In this section we introduce a small hand-annotated dataset which we use as a gold
standard for comparing our result against the existing NCBO Annotator Service. We
score output from the NCBO Annotator Service and from our pipeline using the TopN
scoring metric. We demonstrate how our approach contributes an enhancement to the
NCBO Annotator Service for geographic named entity disambiguation using the eTVSM
algorithm. The process for which we created our gold standard is described below.
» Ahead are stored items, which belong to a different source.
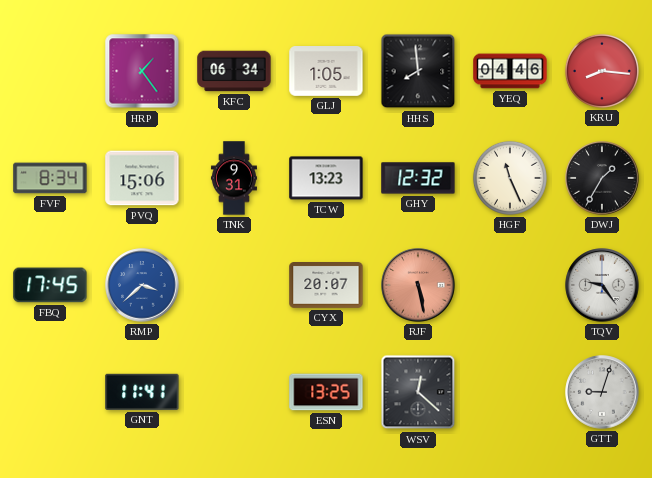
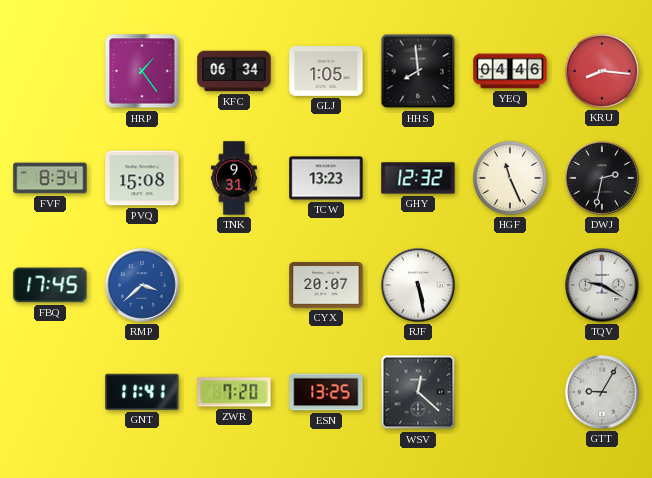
PVQ: 15:06 -> 15:08
DWJ: 1:35 -> 2:32
RJF dial: salmon -> white
TQV: 9:24 -> 9:20
ZWR: none -> 7:20
GTT: 9:03 -> 9:05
     First, we selected scientific paper abstracts by processing each abstract through our
pipeline and selecting those which have at least one named entity label that has greater
than 10 candidate concept mappings. This decision was due to a lack of preexisting gold
standard data and our desire to disambiguate highly ambiguous named entity labels. For
each named entity label we hand-annotated it with a concept in the Gazetteer Ontology
which correctly identifies it. The result is 24 unique named entities labels, which were
extracted using the NER phase of our pipeline. For these 24 named entity labels, there
are 18 unique candidate concepts contained in the GAZ ontology, which we discovered
by querying the annotator service with our named entity labels. The remaining six named
entity labels were either too generic for us to assign a unique concept, or the correct con-
cepts are not contained in the most current version of GAZ; in order to get a meaningful
comparison of our pipeline against the NCBO Annotator Service we excluded these six
labels for our evaluation. The 18 named entity labels were hand-mapped to concepts in
GAZ, composing our gold standard dataset which we use in our evaluation.
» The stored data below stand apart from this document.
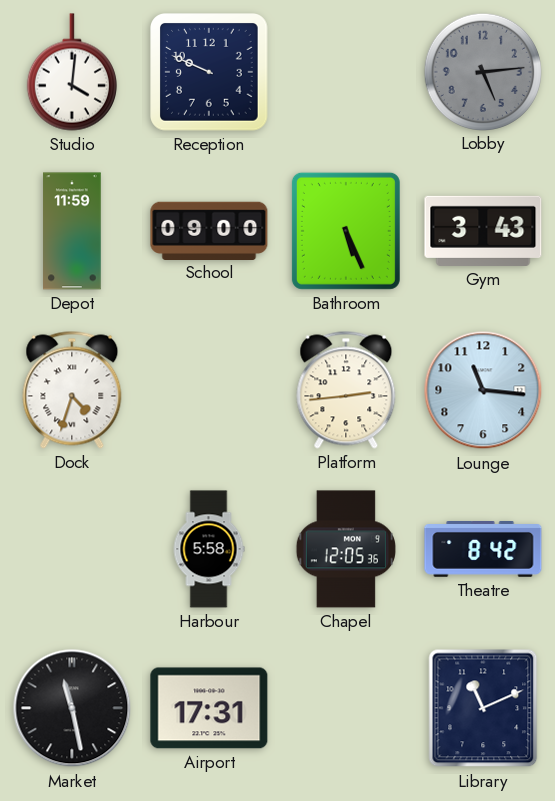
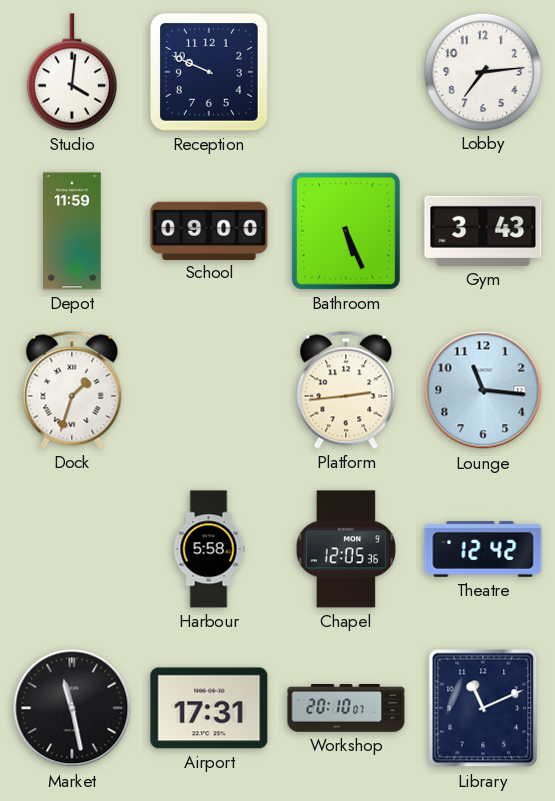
Lobby: 5:14 -> 7:14
Lobby dial: grey -> white
Dock: 4:33 -> 1:33
Theatre: 8:42 -> 12:42
Workshop: none -> 20:10
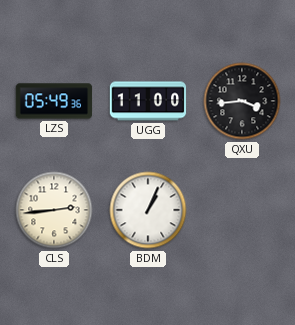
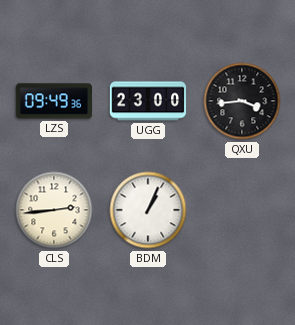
LZS: 05:49 -> 09:49
UGG: 11:00 -> 23:00
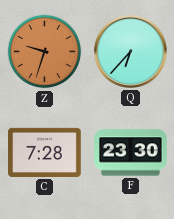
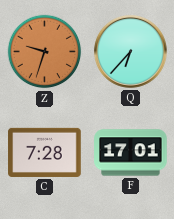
F: 23:30 -> 17:01
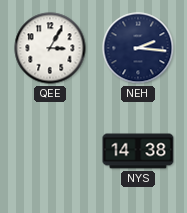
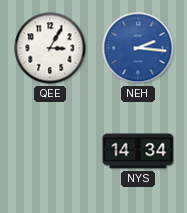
NEH dial: navy -> blue
NYS: 14:38 -> 14:34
     In the setting of a semantic-mapping workbench, when a prospective curator inspects
the list of candidate concepts for a set of named entities extracted from a document, the
most accurate or correct concept will ideally appear at or near the top of a ranked list
of candidate concepts. In fact, the Annotator website presents candidate concepts in this
ranked manner. To be fair, there are just two levels of ranking produced by the Annotator
7   We describe the atoms of the ontology portion extraction in terms of statements, to maintain our abstrac-
    tion at the level of resources. In the case of named entity disambiguation these statements are a mix of
    assertions and axioms, and in the case of conceptual entities these statements are primarily axioms.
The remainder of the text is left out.